Lamentablemente, estas reformas llegaron muy tarde. Todos los condenados en los años 80 lo fueron siguiendo las directrices del CP de 1973. Y ahí, como ya hemos visto, las reglas del juego eran otras.

Inés del Río fue condenada en el año 1987 a 30 años de prisión. Con la redención de penas (9 años), debería haber salido a la calle hace cinco años. Puede doler, puede molestar, puede ser considerado una injusticia, pero la ley no permitía que siguiera en prisión.

Pero no es un cambio normativo, es un cambio jurisprudencial, ¿no deberían permitirse esos cambios cuando las circunstancias se modifican?

En primer lugar, es bastante sospechoso que en más de 20 años de aplicación del antiguo Código penal nunca se negase la redención por trabajo sobre la pena efectiva. Nunca es NUNCA. En ningún caso.

En segundo lugar, es también bastante sospechoso que la doctrina cambiase justo cuando se produjo una reforma penal en 2003 que precisamente permitió ese cambio jurisprudencial. Si el cambio es puramente circunstancial, ¿por qué era necesario un cambio en las normas sustantivas?

En tercer lugar, el margen de modificación de los criterios jurisprudenciales en materia penal es limitado.

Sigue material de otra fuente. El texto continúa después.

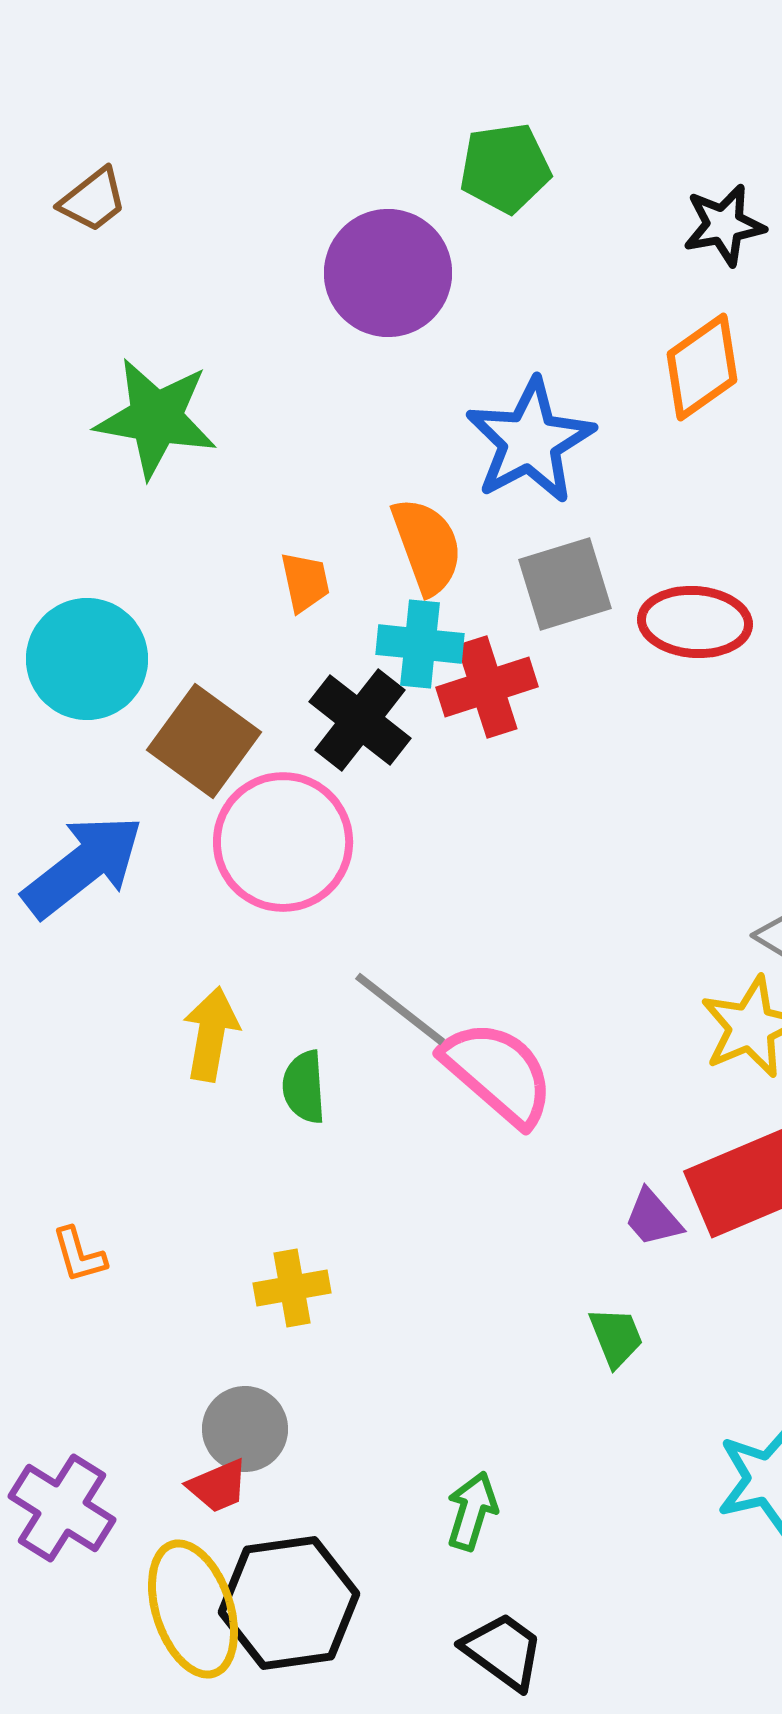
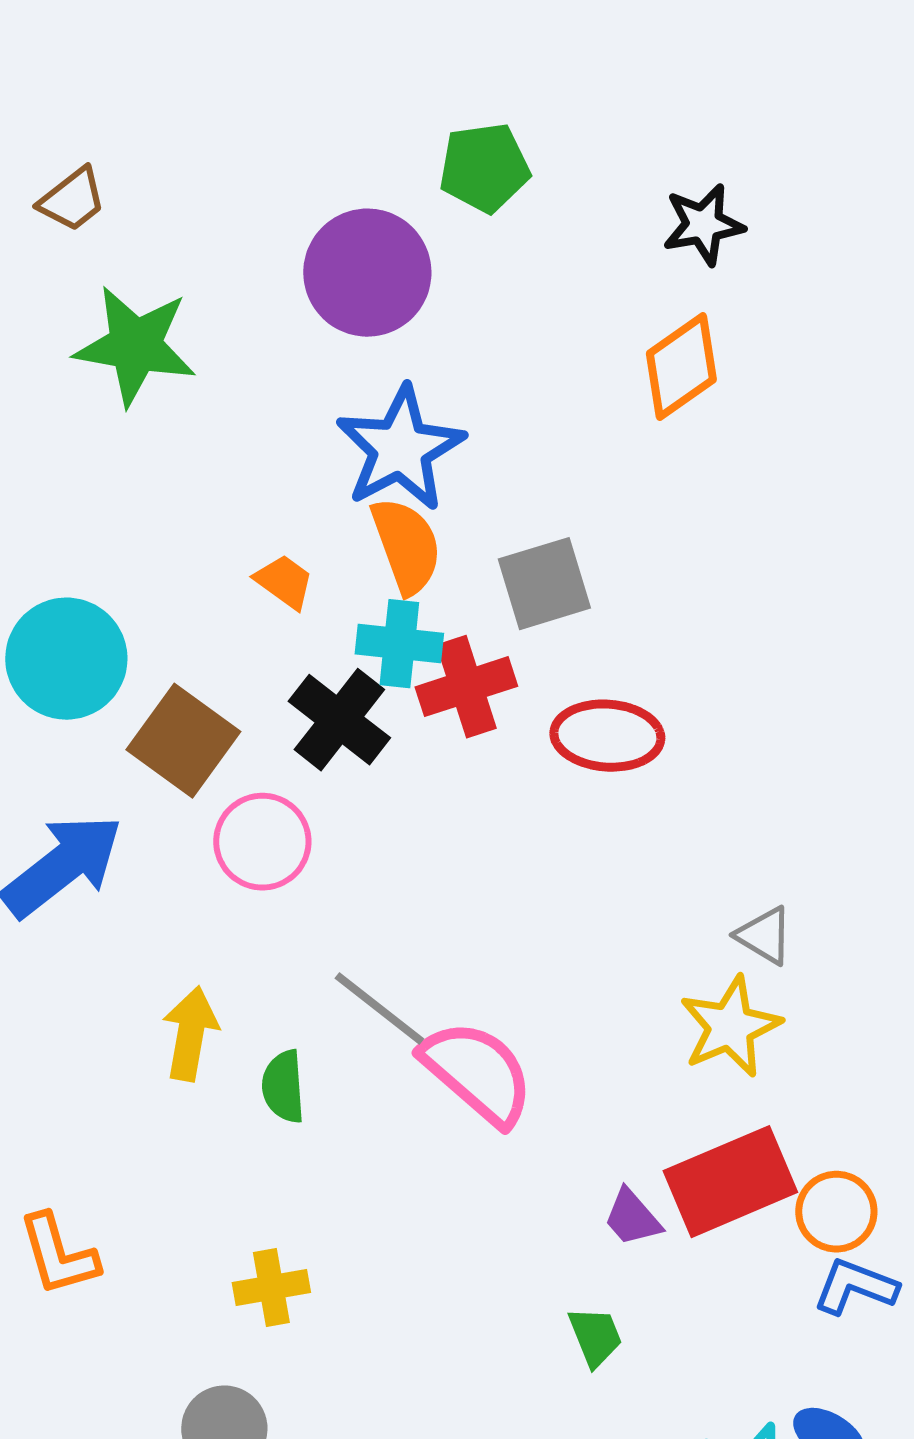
green star: (156, 418) -> (135, 346), moved
blue star: (530, 441) -> (400, 449), moved
orange trapezoid: (305, 582) -> (284, 582), turned -42
red ellipse: (695, 622) -> (607, 736), moved
pink circle: (283, 842) -> (262, 842), size x0.7
orange L-shape: (79, 1255) -> (58, 1255), size x1.5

No se puede modificar una jurisprudencia estable en el tiempo, hacerlo para aplicar normas penales de forma retroactiva (saltándose a la torera varias normas y desviándose completamente de lo que hacen los países de nuestro entorno político y socioeconómico) y encima provocar con ello una restricción del derecho a la libertad.

¿Qué es esto del TEDH y por qué decide sobre nuestros asuntos internos?

El TEDH es la máxima autoridad entre los países miembros del Consejo de Europa (no confundir con UE) para decidir sobre materias que atañen a los derechos humanos recogidos en el CEDH. Sus sentencias son vinculantes: se han de acatar y ejecutar. La ejecución de las sentencias del TEDH es vigilada por el Comité de Ministros y el no cumplimiento da lugar a sanciones económicas (en forma de incremento de las indemnizaciones pertinentes).

Decide sobre nuestros asuntos internos porque así lo hemos reconocido al firmar el Convenio y sus Protocolos adicionales. Además y para más inri, España reconoce la autoridad de tribunales internacionales en el art. 10.2 de la Constitución.

Teniendo en cuenta todo esto hay que tenerlas muy grandes para decir que la Sentencia no tiene por qué cumplirse. Pero muy grandes.

¿Es cierto lo que han dicho miembros del Gobierno sobre que la Sentencia sólo afecta al caso Inés del Río?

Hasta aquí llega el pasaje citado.